- Goal of the exercise
Your copy should contain exactly the lines from the start of the listing through the line that holds "التاسعة من مواد", and no pictures.

- The input
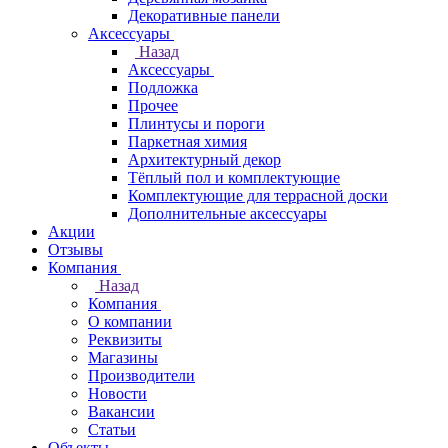
Декоративные панели
Аксессуары
Назад
Аксессуары
Подложка
Прочее
Плинтусы и пороги
Паркетная химия
Архитектурный декор
Тёплый пол и комплектующие
Комплектующие для террасной доски
Дополнительные аксессуары
Акции
Отзывы
Компания
Назад
Компания
О компании
Реквизиты
Магазины
Производители
Новости
Вакансии
Статьи
Объекты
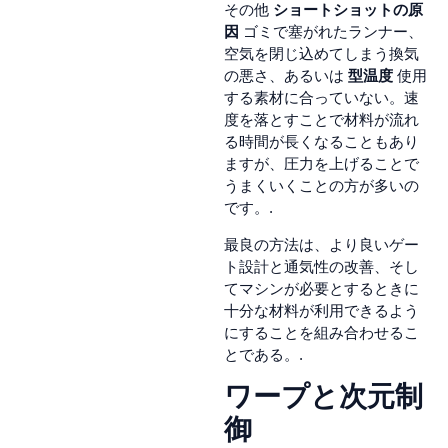
その他
ショートショットの原
因
ゴミで塞がれたランナー、
空気を閉じ込めてしまう換気
の悪さ、あるいは
型温度
使用
する素材に合っていない。速
度を落とすことで材料が流れ
る時間が長くなることもあり
ますが、圧力を上げることで
うまくいくことの方が多いの
です。.
最良の方法は、より良いゲー
ト設計と通気性の改善、そし
てマシンが必要とするときに
十分な材料が利用できるよう
にすることを組み合わせるこ
とである。.
ワープと次元制
御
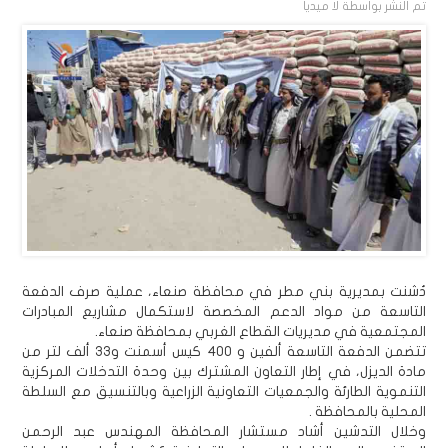
تم النشر بواسطة
لا ميديا
دُشنت بمديرية بني مطر في محافظة صنعاء، عملية صرف الدفعة
التاسعة من مواد الدعم المخصصة لاستكمال مشاريع المبادرات
المجتمعية في مديريات القطاع الغربي بمحافظة صنعاء.
تتضمن الدفعة التاسعة ألفين و 400 كيس أسمنت و33 ألف لتر من
مادة الديزل، في إطار التعاون المشترك بين وحدة التدخلات المركزية
التنموية الطارئة والجمعيات التعاونية الزراعية وبالتنسيق مع السلطة
المحلية بالمحافظة .
وخلال التدشين أشاد مستشار المحافظة المهندس عبد الرحمن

- Exercise result
Декоративные панели
Аксессуары
Назад
Аксессуары
Подложка
Прочее
Плинтусы и пороги
Паркетная химия
Архитектурный декор
Тёплый пол и комплектующие
Комплектующие для террасной доски
Дополнительные аксессуары
Акции
Отзывы
Компания
Назад
Компания
О компании
Реквизиты
Магазины
Производители
Новости
Вакансии
Статьи
Объекты
その他
ショートショットの原
因
ゴミで塞がれたランナー、
空気を閉じ込めてしまう換気
の悪さ、あるいは
型温度
使用
する素材に合っていない。速
度を落とすことで材料が流れ
る時間が長くなることもあり
ますが、圧力を上げることで
うまくいくことの方が多いの
です。.
最良の方法は、より良いゲー
ト設計と通気性の改善、そし
てマシンが必要とするときに
十分な材料が利用できるよう
にすることを組み合わせるこ
とである。.
ワープと次元制
御
تم النشر بواسطة
لا ميديا
دُشنت بمديرية بني مطر في محافظة صنعاء، عملية صرف الدفعة
التاسعة من مواد الدعم المخصصة لاستكمال مشاريع المبادرات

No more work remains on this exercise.